Problem details:
Give again, word for word, each line below starting at the one that contains "Ελληνική Αναπτυξιακή" and ending at the one that contains "διαδικασίες".

(Saved data entries)
________________________

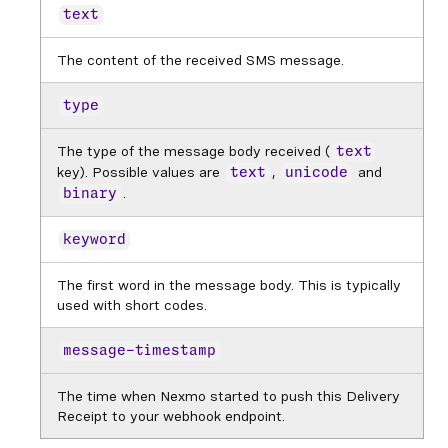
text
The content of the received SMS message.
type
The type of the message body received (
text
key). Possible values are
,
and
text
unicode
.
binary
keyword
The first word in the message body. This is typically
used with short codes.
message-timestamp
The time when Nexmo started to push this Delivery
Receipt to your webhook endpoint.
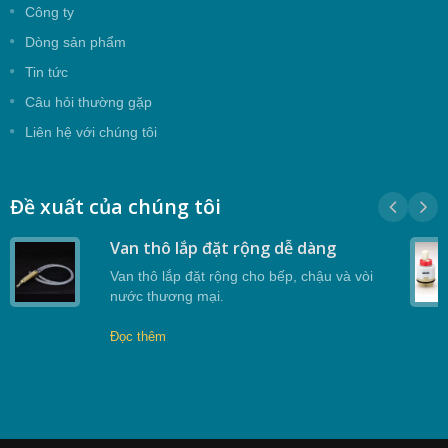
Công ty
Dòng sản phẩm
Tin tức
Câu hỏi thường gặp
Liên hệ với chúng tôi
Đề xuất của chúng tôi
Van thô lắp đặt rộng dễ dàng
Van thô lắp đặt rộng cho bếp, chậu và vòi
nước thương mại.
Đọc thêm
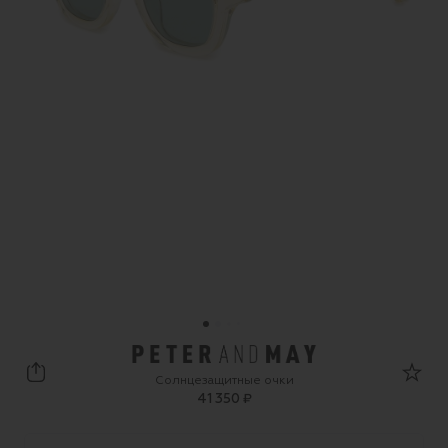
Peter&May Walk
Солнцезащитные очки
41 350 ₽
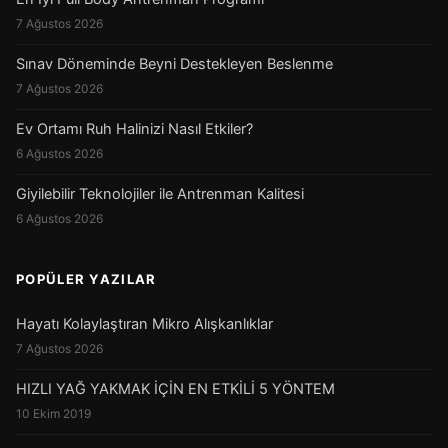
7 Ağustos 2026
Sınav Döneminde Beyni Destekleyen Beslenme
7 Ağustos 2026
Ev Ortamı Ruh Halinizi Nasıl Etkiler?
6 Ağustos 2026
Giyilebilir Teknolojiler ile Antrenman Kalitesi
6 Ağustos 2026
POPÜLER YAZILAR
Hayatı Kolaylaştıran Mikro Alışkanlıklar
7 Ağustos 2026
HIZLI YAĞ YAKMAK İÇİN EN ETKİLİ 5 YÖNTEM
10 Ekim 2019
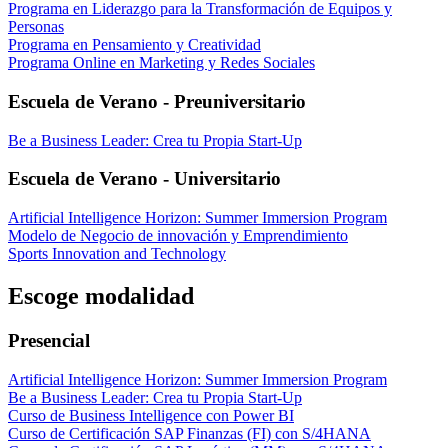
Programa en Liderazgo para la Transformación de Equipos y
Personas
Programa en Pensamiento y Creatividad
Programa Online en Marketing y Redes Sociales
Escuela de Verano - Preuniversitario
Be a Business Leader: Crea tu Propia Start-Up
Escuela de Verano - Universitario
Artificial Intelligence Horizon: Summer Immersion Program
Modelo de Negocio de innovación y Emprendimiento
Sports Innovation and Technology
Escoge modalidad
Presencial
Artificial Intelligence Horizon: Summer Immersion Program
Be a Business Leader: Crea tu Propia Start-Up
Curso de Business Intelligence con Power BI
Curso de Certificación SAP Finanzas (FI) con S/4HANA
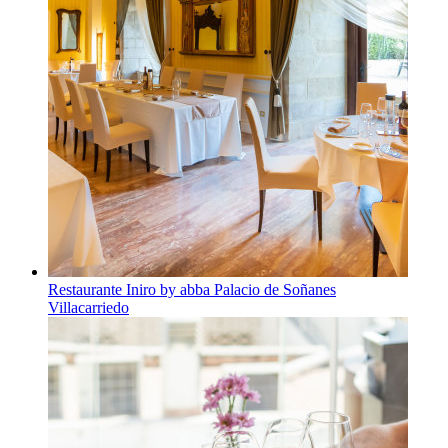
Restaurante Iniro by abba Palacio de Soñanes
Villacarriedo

________________________

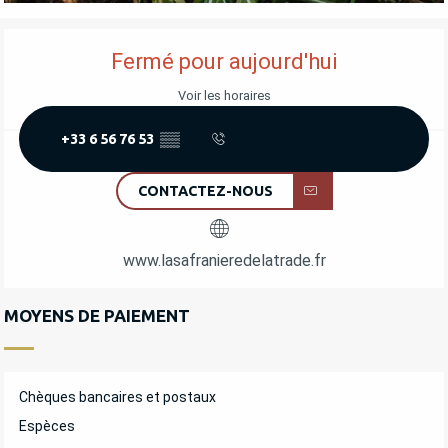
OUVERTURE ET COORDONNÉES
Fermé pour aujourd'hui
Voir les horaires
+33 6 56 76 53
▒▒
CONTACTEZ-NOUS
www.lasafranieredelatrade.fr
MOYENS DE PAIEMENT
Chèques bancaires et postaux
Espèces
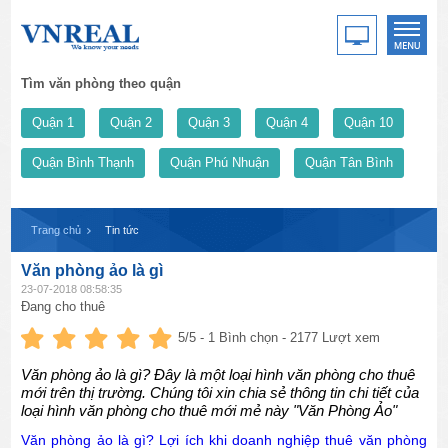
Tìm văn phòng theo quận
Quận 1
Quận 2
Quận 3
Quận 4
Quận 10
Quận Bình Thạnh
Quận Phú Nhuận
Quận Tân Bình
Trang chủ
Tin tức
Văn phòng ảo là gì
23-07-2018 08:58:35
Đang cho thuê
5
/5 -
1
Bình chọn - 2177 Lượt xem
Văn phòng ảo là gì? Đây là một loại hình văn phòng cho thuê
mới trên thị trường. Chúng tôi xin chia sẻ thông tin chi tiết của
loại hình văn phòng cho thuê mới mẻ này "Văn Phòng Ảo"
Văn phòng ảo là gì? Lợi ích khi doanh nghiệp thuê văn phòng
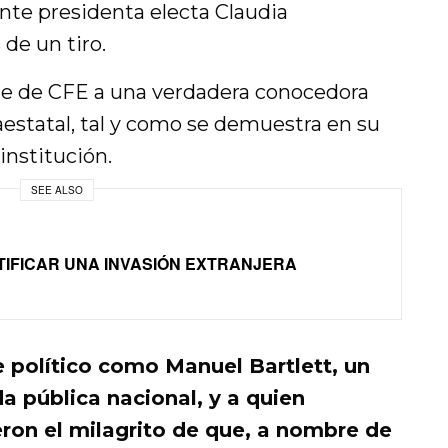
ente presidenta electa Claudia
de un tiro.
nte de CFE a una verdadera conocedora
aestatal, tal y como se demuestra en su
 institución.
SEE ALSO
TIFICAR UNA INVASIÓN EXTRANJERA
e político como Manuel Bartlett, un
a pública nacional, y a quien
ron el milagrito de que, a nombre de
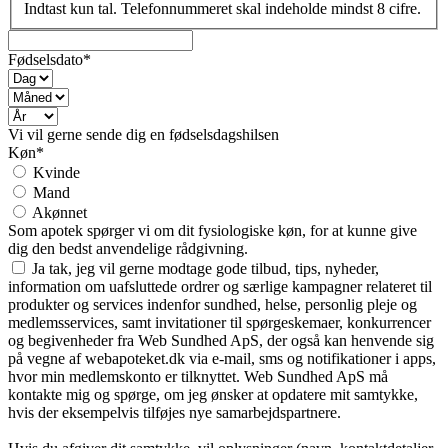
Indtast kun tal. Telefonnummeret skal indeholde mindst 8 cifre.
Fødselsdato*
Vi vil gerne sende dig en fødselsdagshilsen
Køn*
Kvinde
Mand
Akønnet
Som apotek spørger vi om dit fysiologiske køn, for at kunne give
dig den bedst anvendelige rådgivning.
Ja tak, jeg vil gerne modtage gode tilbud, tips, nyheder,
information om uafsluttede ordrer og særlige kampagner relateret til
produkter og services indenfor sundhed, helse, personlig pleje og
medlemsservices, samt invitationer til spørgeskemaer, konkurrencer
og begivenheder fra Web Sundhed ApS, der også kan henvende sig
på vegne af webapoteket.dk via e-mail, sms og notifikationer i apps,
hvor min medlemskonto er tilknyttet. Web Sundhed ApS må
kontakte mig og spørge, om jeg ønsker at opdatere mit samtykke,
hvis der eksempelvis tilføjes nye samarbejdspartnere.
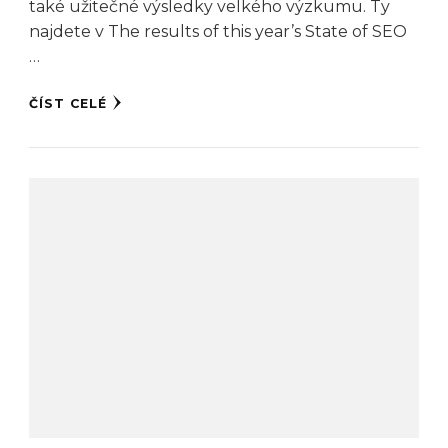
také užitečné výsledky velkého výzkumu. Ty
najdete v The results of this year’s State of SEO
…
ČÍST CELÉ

________________________

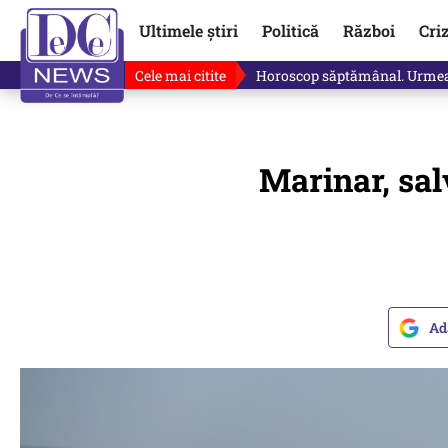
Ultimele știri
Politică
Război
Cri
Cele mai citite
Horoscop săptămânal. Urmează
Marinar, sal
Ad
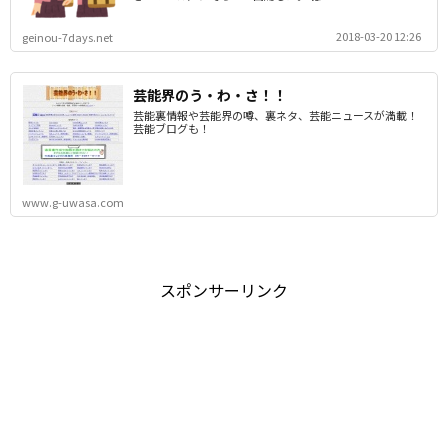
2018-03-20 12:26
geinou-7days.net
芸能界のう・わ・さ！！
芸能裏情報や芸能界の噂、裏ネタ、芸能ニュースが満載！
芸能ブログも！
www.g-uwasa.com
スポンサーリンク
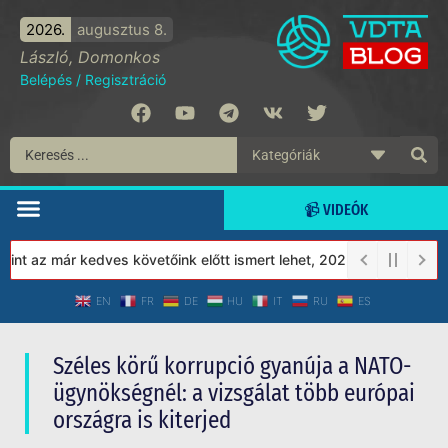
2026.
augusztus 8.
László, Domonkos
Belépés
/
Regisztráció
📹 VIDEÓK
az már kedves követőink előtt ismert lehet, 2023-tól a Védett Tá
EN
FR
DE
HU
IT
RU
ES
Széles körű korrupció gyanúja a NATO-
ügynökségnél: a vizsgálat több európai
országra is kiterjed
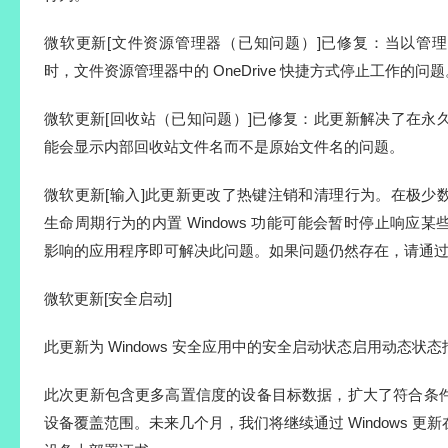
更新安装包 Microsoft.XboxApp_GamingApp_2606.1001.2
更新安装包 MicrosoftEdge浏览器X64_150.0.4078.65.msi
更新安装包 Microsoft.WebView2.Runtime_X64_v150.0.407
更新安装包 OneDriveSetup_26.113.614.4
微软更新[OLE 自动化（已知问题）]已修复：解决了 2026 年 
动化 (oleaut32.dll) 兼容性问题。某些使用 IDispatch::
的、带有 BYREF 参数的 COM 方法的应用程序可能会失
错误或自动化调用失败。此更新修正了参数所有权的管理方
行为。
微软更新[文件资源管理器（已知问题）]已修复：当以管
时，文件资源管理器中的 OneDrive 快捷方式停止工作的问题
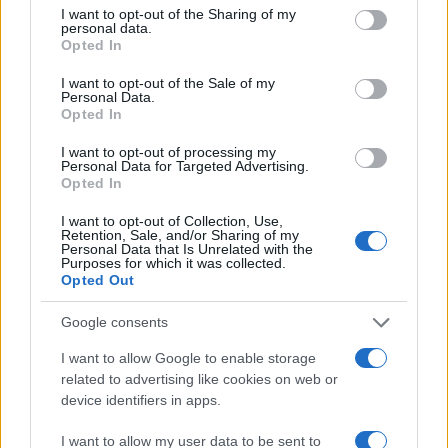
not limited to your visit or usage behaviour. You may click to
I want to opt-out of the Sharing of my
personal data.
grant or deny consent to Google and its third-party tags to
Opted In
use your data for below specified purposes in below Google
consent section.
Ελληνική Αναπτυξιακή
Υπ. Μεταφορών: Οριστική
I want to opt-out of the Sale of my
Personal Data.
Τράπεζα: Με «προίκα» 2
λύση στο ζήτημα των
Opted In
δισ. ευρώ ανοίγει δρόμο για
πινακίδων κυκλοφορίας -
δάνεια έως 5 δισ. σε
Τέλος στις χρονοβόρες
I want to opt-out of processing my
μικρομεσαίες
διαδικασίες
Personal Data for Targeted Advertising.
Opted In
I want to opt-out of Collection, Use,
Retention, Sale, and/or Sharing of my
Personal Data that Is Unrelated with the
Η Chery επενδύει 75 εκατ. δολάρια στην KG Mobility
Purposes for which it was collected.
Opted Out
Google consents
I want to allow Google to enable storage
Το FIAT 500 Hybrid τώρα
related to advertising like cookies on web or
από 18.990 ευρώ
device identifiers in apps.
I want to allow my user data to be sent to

________________________

Response:
Ελληνική Αναπτυξιακή
Υπ. Μεταφορών: Οριστική
I want to opt-out of the Sale of my
Personal Data.
Τράπεζα: Με «προίκα» 2
λύση στο ζήτημα των
Opted In
δισ. ευρώ ανοίγει δρόμο για
πινακίδων κυκλοφορίας -
δάνεια έως 5 δισ. σε
Τέλος στις χρονοβόρες
I want to opt-out of processing my
μικρομεσαίες
διαδικασίες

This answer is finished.